For nearly half the time I’ve known H we have lived here with mum and I realised last year how I had subconsciously put an arm’s length between me and H in respect to mum. A lot has changed in the last 12 months and I’m not willing to do that any more. My mum is my mum. I am who I am because of the efforts my mum put into raising me. She will always always ALWAYS be Mum.
So how do you then explain the inextricable link I have to H and indeed to L. I am such a blend of them both – creative, feisty, funny, a perfectionist and on it goes. And now with my own children – you could put H’s son next to Felix and simply think they were brothers. Oscar reminds me so much of L. You could put Jasper with my paternal cousin’s daughters and say he was their brother. It’s uncanny.
Biology is undeniable.
But I see the havoc my existence has wreaked on these lives – people and families changed forever and not necessarily for the better.
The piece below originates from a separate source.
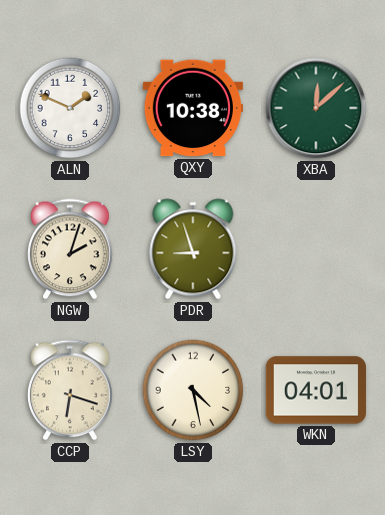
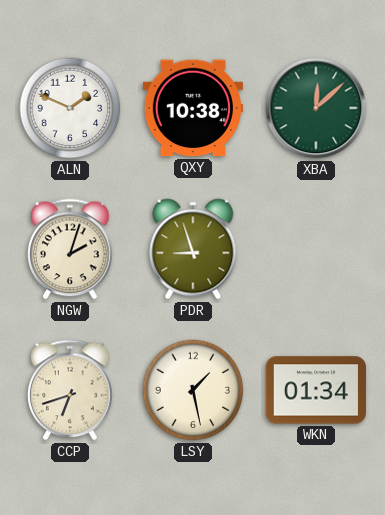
CCP: 6:18 -> 6:42
LSY: 4:28 -> 1:28
WKN: 04:01 -> 01:34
H, sent to the single mother’s home at 14, forbidden from seeing me, fighting a student doctor to pull down the pillow he was holding up to try and see me. Her parents being told the best thing they could do was pick her up and never mention it again. Even though her brothers would catch the bus from Sydney’s northern beaches to the home to see her after school (no mean feat, even trying to do that today is ardous). Having a team of student doctors brought around after I was born and having them talk about her labour even though she wasn’t allowed to see, touch or hold me. Having the head obstetrician stand at the end of the bed and say she had had a textbook labour and that more people should have babies at 14. Being picked up by her parents three days after I was born and going immediately on their annual summer holiday. Having to lie on the beach IN A SWIMMING COSTUME on her stomach the entire time because her boobs were leaking. It just goes on and on.
And my mum and dad? Their marriage slowly disintegrating for myriad reasons but their inability to have children together penetrating all of it.
And what of me you say?
I used to feel gravely responsible for the havoc my existence played on H and L and I still feel ‘weird’ about what impact my presence in their lives now, manifests. I used to strive to be good and better to make up for the fact I didn’t come from my mum’s belly. But now I’m not quite so tarred with the brush of being relinquished and adopted. My mum is my mum, H and L made me, I love having all of them in my life and I want them there for the rest of my life.
Dreadful things happened to some mothers during those years of peak adoption and wrongs need to be made right, but so much good also came from that time. So many babies to couples desperate to have a child and raise a family. Many children so much better off to have been adopted than raised in a home where they weren’t wanted or were viewed as a constant reminder of shame brought to the family by a ‘naughty’ daughter.
Life is messy, people get hurt, awful things happen and sadness can prevail but in my experience good always comes from bad, what doesn’t kill you can indeed make you stronger. You can fall down seven times and stand up eight. From shame, guilt, fault can come bravery, strength and acceptance.